Making Reddit data accessible to researchers, moderators and everyone else. Interact with the data through large dumps, an API or web interface.
https://arctic-shift.photon-reddit.com
234 stars 15 forks source link

Clarification Regarding Data Anomalies #24

Open TehilaC opened 3 weeks ago

TehilaC commented 3 weeks ago

Hello,

I am currently working on my thesis and have been using your Reddit dataset for my research. I want to express my gratitude for the hard work that has gone into compiling and this valuable resource.

While analyzing the data, I encountered an issue that I couldn't resolve through the available documentation. Specifically, I noticed that some entries have negative "ups" values. To the best of my understanding, this field is supposed to represent upvotes, so I am unsure how it can contain negative values. Additionally, I observed that the "ups" value is always identical to the "score" value, while the "downs" field is either empty or zero.

Could you please clarify if this is expected behavior?
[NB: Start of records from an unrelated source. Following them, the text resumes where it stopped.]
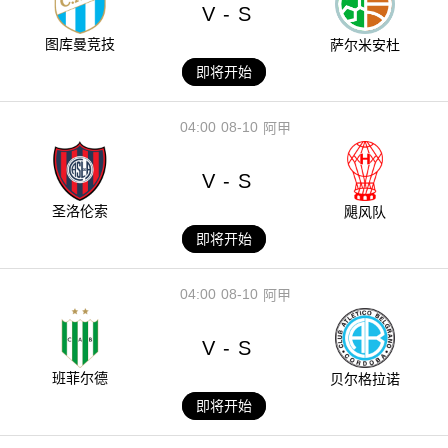
V
S
-
图库曼竞技
萨尔米安杜
即将开始
04:00
08-10
阿甲
V
S
-
圣洛伦索
飓风队
即将开始
04:00
08-10
阿甲
V
S
-
班菲尔德
贝尔格拉诺
即将开始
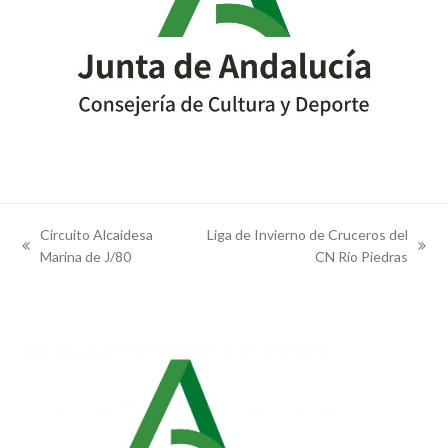
Circuito Alcaidesa
Liga de Invierno de Cruceros del
previous
next
Marina de J/80
CN Río Piedras
post:
post:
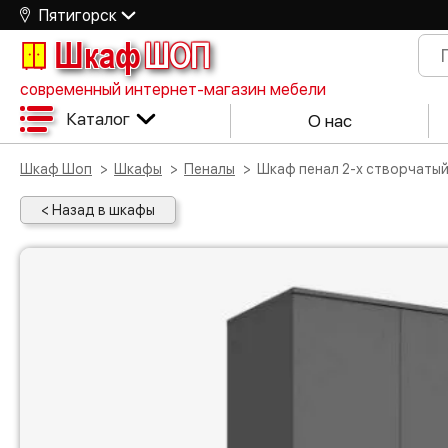
Пятигорск
Шкаф
ШОП
современный интернет-магазин мебели
Каталог
О нас
Шкаф Шоп
Шкафы
Пеналы
Шкаф пенал 2-х створчаты
< Назад в шкафы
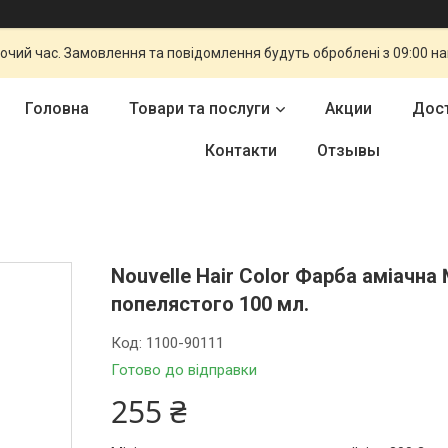
бочий час. Замовлення та повідомлення будуть оброблені з 09:00 н
Головна
Товари та послуги
Акции
Дост
Контакти
Отзывы
Nouvelle Hair Color Фарба аміачн
попелястого 100 мл.
Код:
1100-90111
Готово до відправки
255 ₴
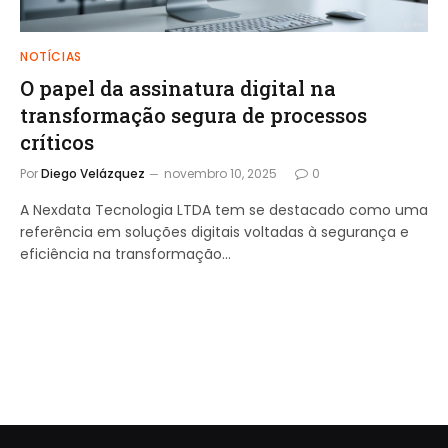
NOTÍCIAS
O papel da assinatura digital na
transformação segura de processos
críticos
Por
Diego Velázquez
novembro 10, 2025
0
A Nexdata Tecnologia LTDA tem se destacado como uma
referência em soluções digitais voltadas à segurança e
eficiência na transformação…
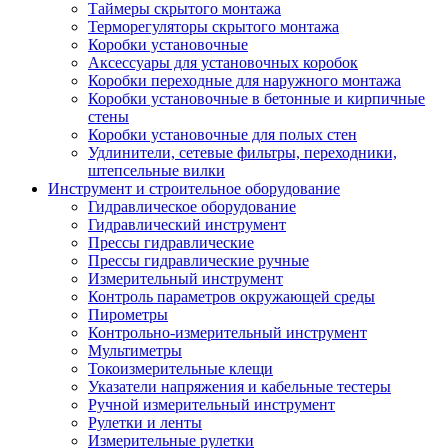
Таймеры скрытого монтажа
Терморегуляторы скрытого монтажа
Коробки установочные
Аксессуары для установочных коробок
Коробки переходные для наружного монтажа
Коробки установочные в бетонные и кирпичные
стены
Коробки установочные для полых стен
Удлинители, сетевые фильтры, переходники,
штепсельные вилки
Инструмент и строительное оборудование
Гидравлическое оборудование
Гидравлический инструмент
Прессы гидравлические
Прессы гидравлические ручные
Измерительный инструмент
Контроль параметров окружающей среды
Пирометры
Контрольно-измерительный инструмент
Мультиметры
Токоизмерительные клещи
Указатели напряжения и кабельные тестеры
Ручной измерительный инструмент
Рулетки и ленты
Измерительные рулетки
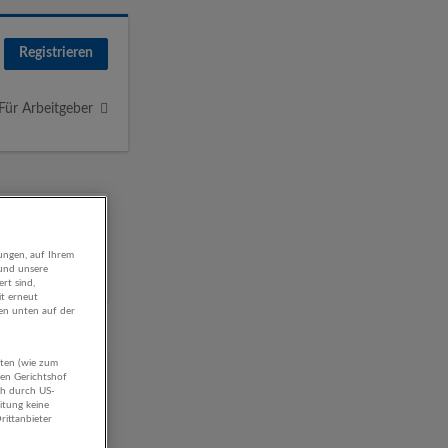
Registrieren
Für Arbeitgeber
ungen, auf Ihrem
 und unsere
rt sind,
it erneut
gen unten auf der
aten (wie zum
hen Gerichtshof
ch durch US-
itung keine
rittanbieter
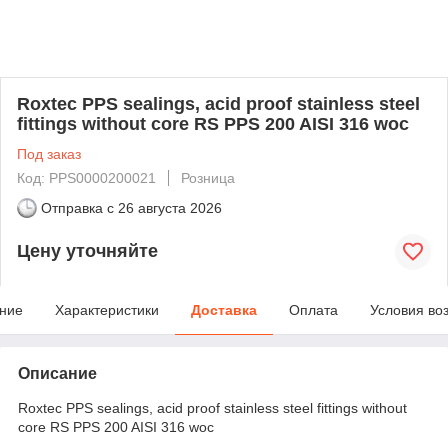
Roxtec PPS sealings, acid proof stainless steel
fittings without core RS PPS 200 AISI 316 woc
Под заказ
Код: PPS0000200021
Розница
Отправка с
26 августа 2026
Цену уточняйте
ние
Характеристики
Доставка
Оплата
Условия во
Описание
Roxtec PPS sealings, acid proof stainless steel fittings without
core RS PPS 200 AISI 316 woc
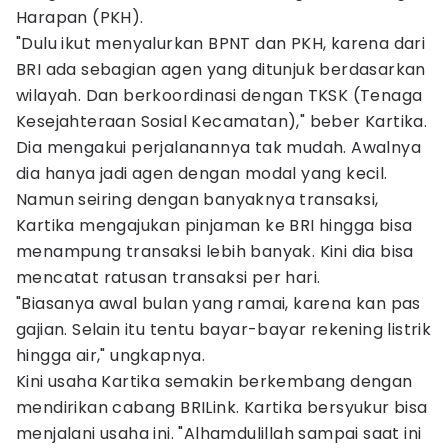
Harapan (PKH).
"Dulu ikut menyalurkan BPNT dan PKH, karena dari
BRI ada sebagian agen yang ditunjuk berdasarkan
wilayah. Dan berkoordinasi dengan TKSK (Tenaga
Kesejahteraan Sosial Kecamatan)," beber Kartika.
Dia mengakui perjalanannya tak mudah. Awalnya
dia hanya jadi agen dengan modal yang kecil.
Namun seiring dengan banyaknya transaksi,
Kartika mengajukan pinjaman ke BRI hingga bisa
menampung transaksi lebih banyak. Kini dia bisa
mencatat ratusan transaksi per hari.
"Biasanya awal bulan yang ramai, karena kan pas
gajian. Selain itu tentu bayar-bayar rekening listrik
hingga air," ungkapnya.
Kini usaha Kartika semakin berkembang dengan
mendirikan cabang BRILink. Kartika bersyukur bisa
menjalani usaha ini. "Alhamdulillah sampai saat ini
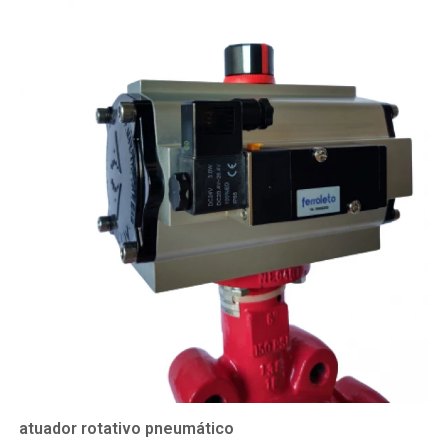
atuador rotativo pneumático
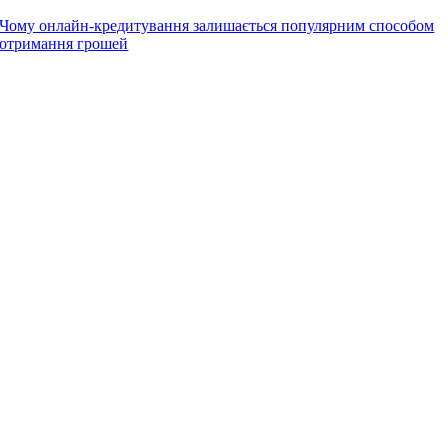
Чому онлайн-кредитування залишається популярним способом
отримання грошей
Is it correct to assume that the "ups" and "score" values are currently identical and that separate "downs" data is not available?

I would greatly appreciate any insights you can provide.
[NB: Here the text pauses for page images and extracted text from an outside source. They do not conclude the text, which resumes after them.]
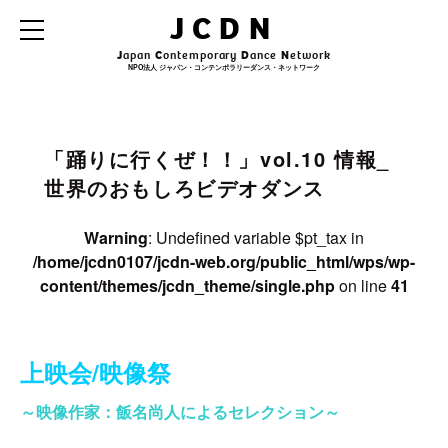
Warning
: Undefined variable $archive_title in
JCDN
/home/jcdn0107/jcdn-web.org/public_html/wps/wp-
content/themes/jcdn_theme/single.php
on line
31
J
apan
C
ontemporary
D
ance
N
etwork
NPO法人 ジャパン・コンテンポラリーダンス・ネットワーク
Warning
: Undefined variable $archive_subtitle in
/home/jcdn0107/jcdn-
web.org/public_html/wps/wp-content/themes/jcdn_theme/single.php
on line
32
「踊りに行くぜ！！」vol.10 情報_
世界のおもしろビデオダンス
Warning
: Undefined variable $pt_tax in
/home/jcdn0107/jcdn-web.org/public_html/wps/wp-
content/themes/jcdn_theme/single.php
on line
41
上映会/映像祭
～映像作家：飯名尚人によるセレクション～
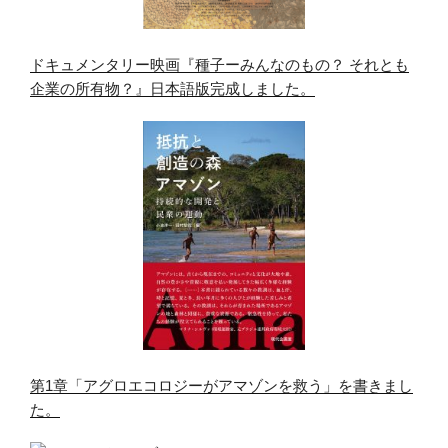
ドキュメンタリー映画『種子ーみんなのもの？ それとも
企業の所有物？』日本語版完成しました。
第1章「アグロエコロジーがアマゾンを救う」を書きまし
た。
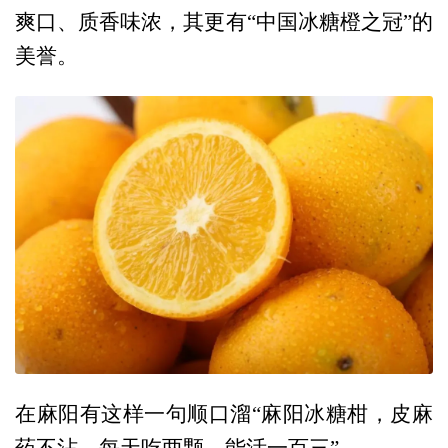
爽口、质香味浓，其更有“中国冰糖橙之冠”的
美誉。
在麻阳有这样一句顺口溜“麻阳冰糖柑，皮麻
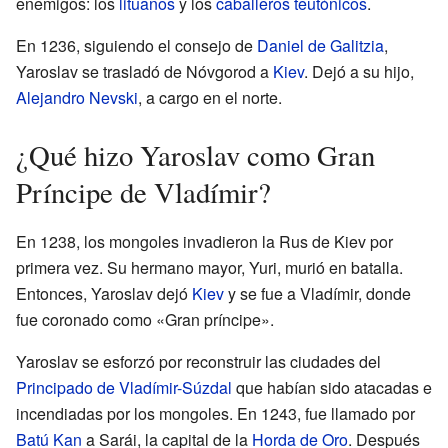
enemigos: los
lituanos
y los
caballeros teutónicos
.
En 1236, siguiendo el consejo de
Daniel de Galitzia
,
Yaroslav se trasladó de Nóvgorod a
Kiev
. Dejó a su hijo,
Alejandro Nevski
, a cargo en el norte.
¿Qué hizo Yaroslav como Gran
Príncipe de Vladímir?
En 1238, los mongoles invadieron la Rus de Kiev por
primera vez. Su hermano mayor, Yuri, murió en batalla.
Entonces, Yaroslav dejó
Kiev
y se fue a Vladímir, donde
fue coronado como «Gran príncipe».
Yaroslav se esforzó por reconstruir las ciudades del
Principado de Vladímir-Súzdal
que habían sido atacadas e
incendiadas por los mongoles. En 1243, fue llamado por
Batú Kan
a Sarái, la capital de la
Horda de Oro
. Después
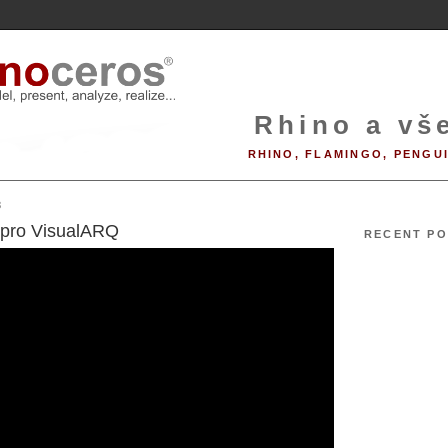
Rhino a vše
RHINO, FLAMINGO, PENGU
3
 pro VisualARQ
RECENT PO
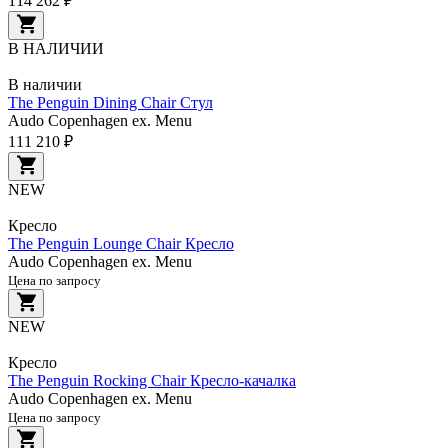
114 262 ₽
В НАЛИЧИИ
В наличии
The Penguin Dining Chair Стул
Audo Copenhagen ex. Menu
111 210 ₽
NEW
Кресло
The Penguin Lounge Chair Кресло
Audo Copenhagen ex. Menu
Цена по запросу
NEW
Кресло
The Penguin Rocking Chair Кресло-качалка
Audo Copenhagen ex. Menu
Цена по запросу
Thanks again for your valuable work. Please note that I will, of course, properly cite your dataset in my final paper :)

ArthurHeitmann commented 3 weeks ago

In the early days of reddit, you could see exactly how many up and down votes something had. That's where there ups, downs and score (sum of both) fields come from. Then at some point reddit decided to only show the total score. But for backwards compatibility reasons, the original fields remain. downs is now always 0, and ups and score is the same. For posts you can estimate the ups and downs using the upvote_ratio.
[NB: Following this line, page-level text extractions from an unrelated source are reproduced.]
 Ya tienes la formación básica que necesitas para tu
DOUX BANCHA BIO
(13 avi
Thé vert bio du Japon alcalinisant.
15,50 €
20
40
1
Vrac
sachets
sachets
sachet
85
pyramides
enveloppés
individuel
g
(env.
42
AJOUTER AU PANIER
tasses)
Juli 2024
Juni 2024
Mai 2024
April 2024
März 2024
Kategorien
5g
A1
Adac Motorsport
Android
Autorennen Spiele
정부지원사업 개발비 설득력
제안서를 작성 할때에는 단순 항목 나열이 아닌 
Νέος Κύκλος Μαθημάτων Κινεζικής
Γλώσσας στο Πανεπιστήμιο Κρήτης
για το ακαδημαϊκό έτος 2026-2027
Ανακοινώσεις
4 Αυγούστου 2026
In addition, to make vote manipulation more difficult, reddit fuzes all vote related numbers. So all votes are only accurate +/- a couple of percent.

But when looking at scores from this dataset, you have to be careful what values are useful at all. Because most content will only have been retrieved once or twice, and since then the scores have not been updated.

TehilaC commented 3 weeks ago

Thank you for your response.

I have two clarification questions:

  1. In the last paragraph, do you mean that the data is only updated up to the extraction date for each row?

  2. Is the ratio between the data still accurate after this manipulation?

ArthurHeitmann commented 3 weeks ago

Most objects have a ´retrieved_on´ and some a retrieved_2nd_on field, indicating when the data was retrieved. created_utc says when a thing was posted by the author. If something was only retrieved once and within only a few minutes of its creation, score are unreliable. If at least a couple of hours or even days have passed, the score is a lot more accurate.

Regarding upvote rations, without knowing exactly how reddit calculates the scores (their algorithms can change over time), it's hard to say for certain.

If the dataset you're looking at isn't too large, you can also collect all ids and request them again from reddit yourself. Then you'll have the most up to date values.